Stored records
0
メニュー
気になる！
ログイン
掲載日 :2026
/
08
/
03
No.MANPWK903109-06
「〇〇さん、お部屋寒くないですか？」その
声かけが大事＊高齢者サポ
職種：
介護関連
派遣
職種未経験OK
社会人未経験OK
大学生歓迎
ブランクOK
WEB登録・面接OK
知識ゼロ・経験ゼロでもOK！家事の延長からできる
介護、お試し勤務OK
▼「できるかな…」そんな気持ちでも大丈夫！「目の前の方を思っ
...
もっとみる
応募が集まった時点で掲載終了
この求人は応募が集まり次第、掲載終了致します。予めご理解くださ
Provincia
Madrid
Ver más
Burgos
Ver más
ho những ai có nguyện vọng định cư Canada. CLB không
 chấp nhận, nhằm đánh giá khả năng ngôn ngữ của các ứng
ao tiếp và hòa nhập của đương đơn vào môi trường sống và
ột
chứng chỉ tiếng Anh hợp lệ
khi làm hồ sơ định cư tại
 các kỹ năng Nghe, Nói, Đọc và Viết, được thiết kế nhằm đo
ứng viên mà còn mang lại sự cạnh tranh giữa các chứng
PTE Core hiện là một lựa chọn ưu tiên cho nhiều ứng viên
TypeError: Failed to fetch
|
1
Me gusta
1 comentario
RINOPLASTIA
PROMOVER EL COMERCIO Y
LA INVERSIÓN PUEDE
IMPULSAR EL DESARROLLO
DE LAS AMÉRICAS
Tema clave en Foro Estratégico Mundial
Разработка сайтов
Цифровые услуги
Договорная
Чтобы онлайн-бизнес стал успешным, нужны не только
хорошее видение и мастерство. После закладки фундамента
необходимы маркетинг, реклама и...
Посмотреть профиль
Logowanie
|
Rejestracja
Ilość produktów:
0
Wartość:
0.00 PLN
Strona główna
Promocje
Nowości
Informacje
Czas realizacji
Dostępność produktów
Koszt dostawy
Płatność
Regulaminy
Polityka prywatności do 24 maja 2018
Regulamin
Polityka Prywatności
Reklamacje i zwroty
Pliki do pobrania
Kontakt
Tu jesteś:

---

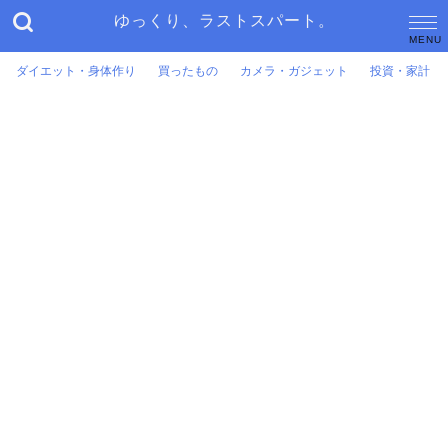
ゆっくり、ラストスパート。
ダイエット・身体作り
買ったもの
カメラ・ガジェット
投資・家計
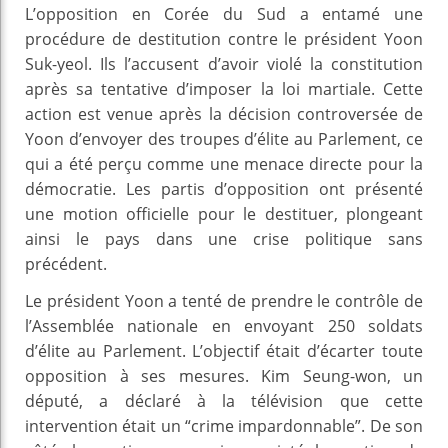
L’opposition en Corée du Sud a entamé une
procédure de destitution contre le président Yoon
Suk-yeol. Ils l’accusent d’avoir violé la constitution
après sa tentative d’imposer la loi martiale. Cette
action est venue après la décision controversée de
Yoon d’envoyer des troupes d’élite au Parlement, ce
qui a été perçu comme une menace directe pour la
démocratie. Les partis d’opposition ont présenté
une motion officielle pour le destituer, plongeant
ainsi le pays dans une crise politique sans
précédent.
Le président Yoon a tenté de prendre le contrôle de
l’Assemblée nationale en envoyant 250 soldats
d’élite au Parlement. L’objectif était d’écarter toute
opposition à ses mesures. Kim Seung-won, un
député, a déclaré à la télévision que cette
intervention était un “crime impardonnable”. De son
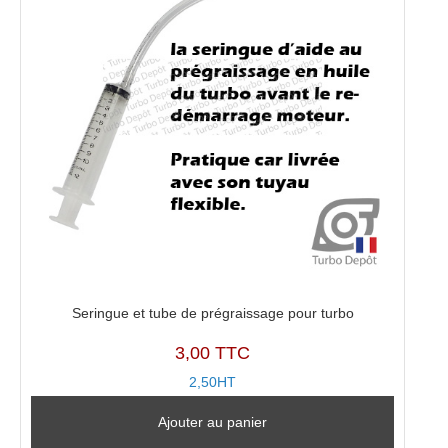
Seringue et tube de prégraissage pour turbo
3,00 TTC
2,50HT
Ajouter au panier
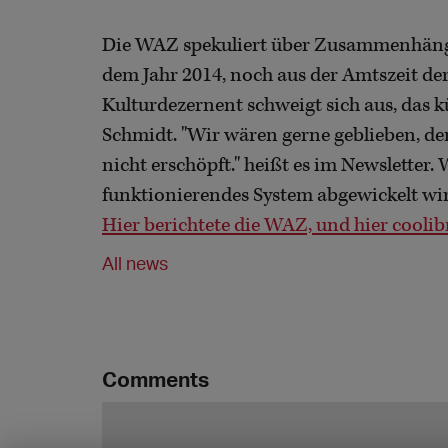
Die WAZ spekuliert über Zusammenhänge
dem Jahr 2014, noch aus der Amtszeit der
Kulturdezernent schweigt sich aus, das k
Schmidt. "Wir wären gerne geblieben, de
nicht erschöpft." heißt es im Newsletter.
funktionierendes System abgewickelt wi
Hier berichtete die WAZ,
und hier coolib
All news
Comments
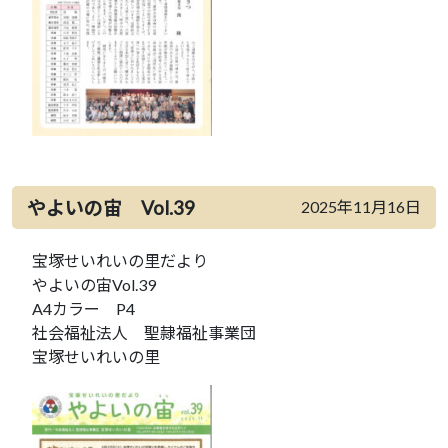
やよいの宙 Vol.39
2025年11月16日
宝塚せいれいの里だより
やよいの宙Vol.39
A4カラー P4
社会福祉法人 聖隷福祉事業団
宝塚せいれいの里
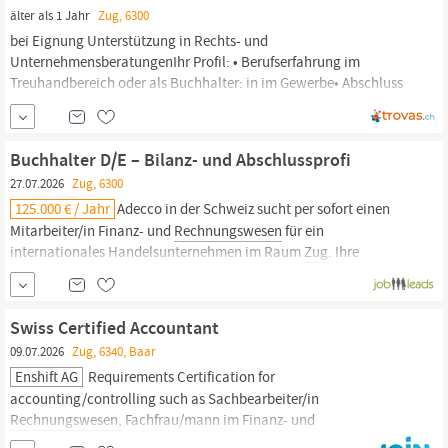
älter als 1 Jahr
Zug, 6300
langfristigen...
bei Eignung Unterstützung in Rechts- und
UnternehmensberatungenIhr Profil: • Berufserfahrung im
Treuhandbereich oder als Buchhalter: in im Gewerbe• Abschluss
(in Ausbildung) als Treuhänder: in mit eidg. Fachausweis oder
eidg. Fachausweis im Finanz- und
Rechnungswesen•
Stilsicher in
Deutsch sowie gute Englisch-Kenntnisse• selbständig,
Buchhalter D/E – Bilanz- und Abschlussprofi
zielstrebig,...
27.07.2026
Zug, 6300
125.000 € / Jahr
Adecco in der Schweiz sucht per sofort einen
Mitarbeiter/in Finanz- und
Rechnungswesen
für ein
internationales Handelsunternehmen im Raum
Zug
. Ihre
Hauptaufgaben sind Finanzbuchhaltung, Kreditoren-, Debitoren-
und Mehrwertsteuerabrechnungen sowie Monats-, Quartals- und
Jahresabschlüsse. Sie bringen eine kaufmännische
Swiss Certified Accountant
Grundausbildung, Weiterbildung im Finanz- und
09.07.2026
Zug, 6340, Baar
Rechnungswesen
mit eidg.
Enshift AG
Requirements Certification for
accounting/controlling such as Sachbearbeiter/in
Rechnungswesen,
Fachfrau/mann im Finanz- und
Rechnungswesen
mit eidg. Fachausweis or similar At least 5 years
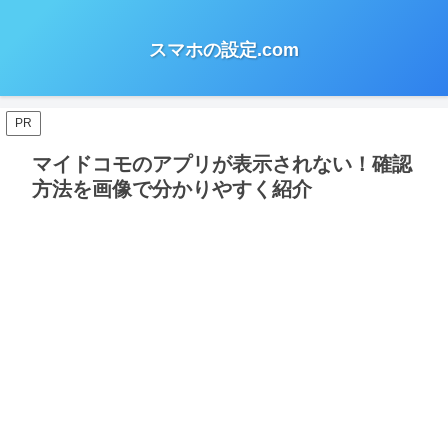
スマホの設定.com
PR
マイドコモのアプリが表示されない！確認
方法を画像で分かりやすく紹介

| Aim of the exercise |
Search the entries for lines with the string "pour", then report their number alone.

| Task response |
3